Apart from the fact that I needed to be prompted on every step, I thought I was doing a great job of at least being able to follow instructions...until I had to install the watch hands.
The pieces are so fine and delicate, and the part where I had to fix and "stack" them was tiny! I never questioned how steady my hands were (I can thread needles fine!), but when doing that, I noticed my hands were quivering and it took me a while to affix the hands. The second hand was the most challenging because it was the thinnest, and the "hole" to align and stack it onto the minute hand was so so small (threading a needle is like a walk in the park compared to this - which felt like scaling Everest, just for comparison). Just when I fixed it on, I realized the second hand was not aligned to 12, and I cannot adjust it while it is on, so I had to remove it and try again (OMG).
A seemingly straightforward step was not simple to execute at all. Installing the hands was definitely the "highlight" / most memorable step, because I took so darn long ha.
Another exciting experience was when the team asked me to try assembling the watch again, after the watchmaker left. It certainly took a village - we referenced the video of my earlier experience to figure out the missing steps in between, and there was one step where we had to use a tool to "poke" a catch in order to release the crown. We somehow couldn't find the catch even after consulting trusty google (searching for the same watch movement and a video of assembling it...). Finally, when we were about to give up (we left the half assembled watch for a bit and took a break), we realized it had to be pushed in, and for the movement to be moving, for the catch to be visible...
This experience was really challenging, and pushed the limits for me in terms of making something - this was the first time I made something which won't work if I messed up.
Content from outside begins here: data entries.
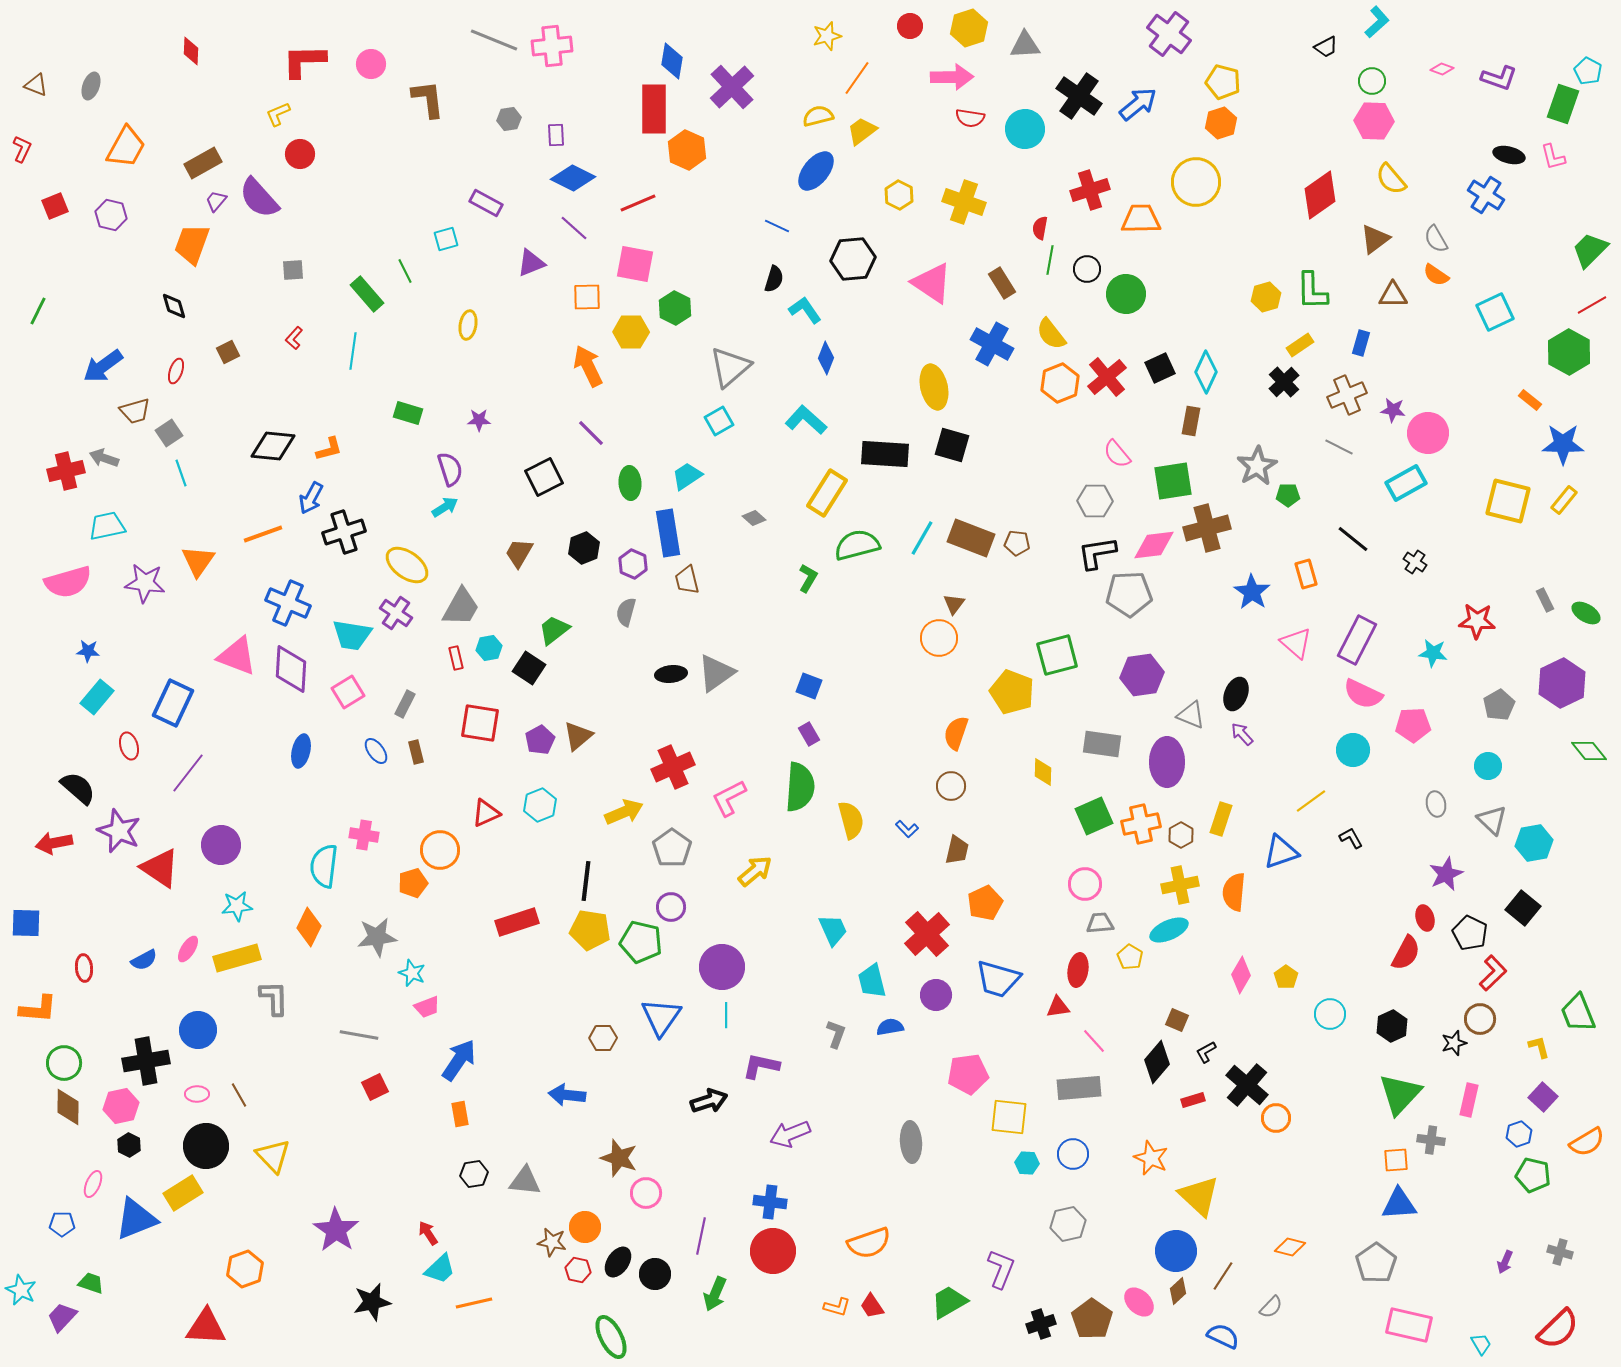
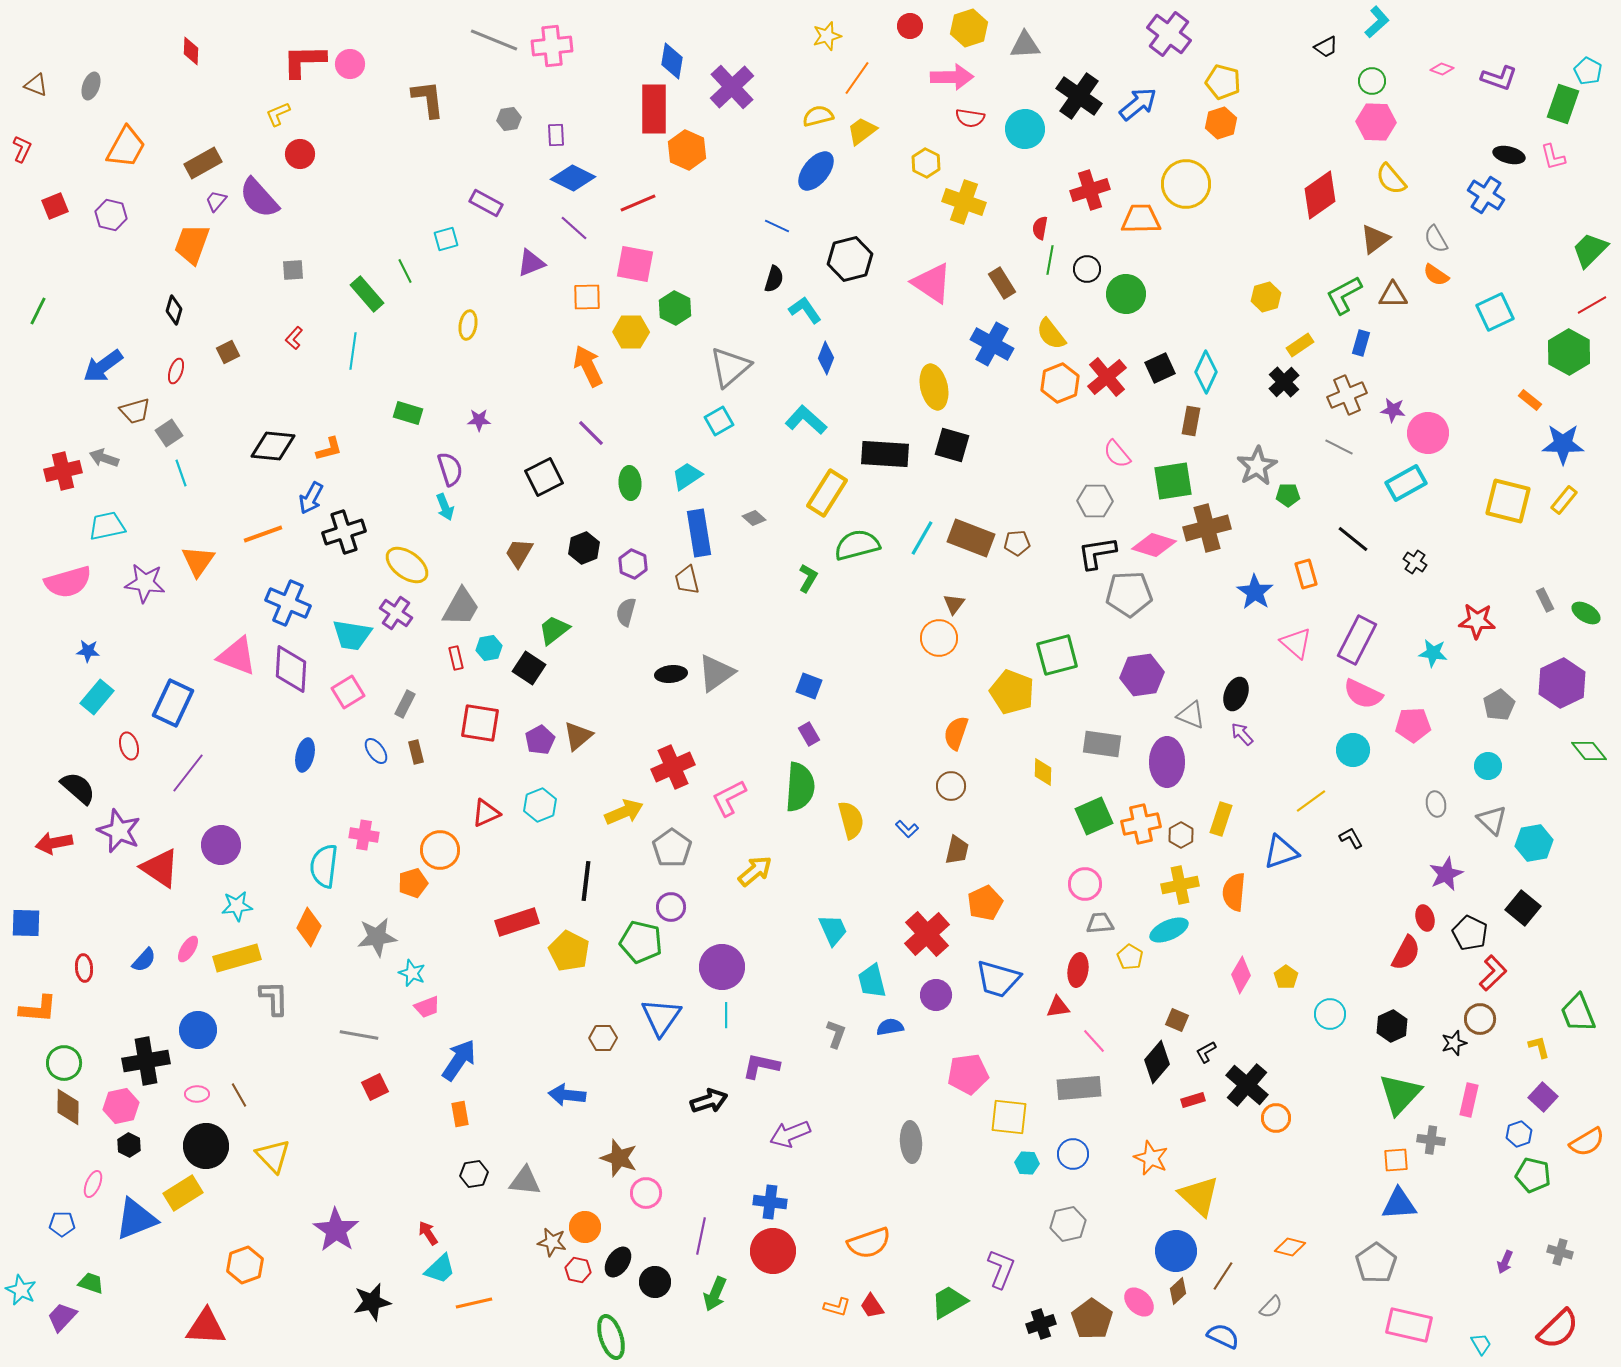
pink circle at (371, 64): moved 21 px left
pink hexagon at (1374, 121): moved 2 px right, 1 px down
yellow circle at (1196, 182): moved 10 px left, 2 px down
yellow hexagon at (899, 195): moved 27 px right, 32 px up
black hexagon at (853, 259): moved 3 px left; rotated 9 degrees counterclockwise
green L-shape at (1312, 291): moved 32 px right, 4 px down; rotated 63 degrees clockwise
black diamond at (174, 306): moved 4 px down; rotated 32 degrees clockwise
red cross at (66, 471): moved 3 px left
cyan arrow at (445, 507): rotated 100 degrees clockwise
blue rectangle at (668, 533): moved 31 px right
brown pentagon at (1017, 543): rotated 10 degrees counterclockwise
pink diamond at (1154, 545): rotated 24 degrees clockwise
blue star at (1252, 592): moved 3 px right
blue ellipse at (301, 751): moved 4 px right, 4 px down
yellow pentagon at (590, 930): moved 21 px left, 21 px down; rotated 18 degrees clockwise
blue semicircle at (144, 960): rotated 20 degrees counterclockwise
orange hexagon at (245, 1269): moved 4 px up
black circle at (655, 1274): moved 8 px down
green ellipse at (611, 1337): rotated 9 degrees clockwise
Wabi-sabi might not apply here if there were imperfections...I did make a clock previously, but that was a quartz clock and the hands were HUGE. As much as it was difficult, I love how I get challenged by new crafting / maker projects even after having tried to make quite a number of things!
Photo of my husband and I from our pre-wedding photoshoot
A special feature to highlight - there was an option to print a photo on the glass caseback of the watch, and I requested for that! It turned out so beautiful <3 And because it's on the back, it's a subtle way to make it my own, which is more in line with my style.
Here's the final watch - isn't it beautiful?
Here is a short video they made of my experience:
Duration: ~1 hour to watch the demonstration, and put the watch together, with professional guidance / supervision
Price: This was not an official workshop - Enyi invited me to their workshop to experience this because he knows of my interest in making stuff. This was the watch I learnt how to assemble - you can select customization options such as printing on the glass caseback (like what I did), and/or printing text on the dial
Level of fun: 3.5/5
It's very fascinating to see a watch taken apart, and how all the little parts come together to be able to measure time. Apart from the difficulty (more on that below), it's quite different from the other things I've made. Being slightly more technical, this made the experience interesting
Level of difficulty: 5/5
This ranks among one of the most difficult things I've got a chance to make. The challenges lie in:
1) everything is so small! Remember my miniature model experience? That was the same feeling, except that
2) the level of precision required is so high, for the watch to end up being functional and accurate at measuring the time! Usually, even if I'm a little bit inaccurate, it's ok because imperfections are part of what make handcrafted things beautiful. But in this case, if I'm not careful, the watch might not even work, or even if it does, the time it tells might not be very accurate
Lots of respect for people who do such precise work!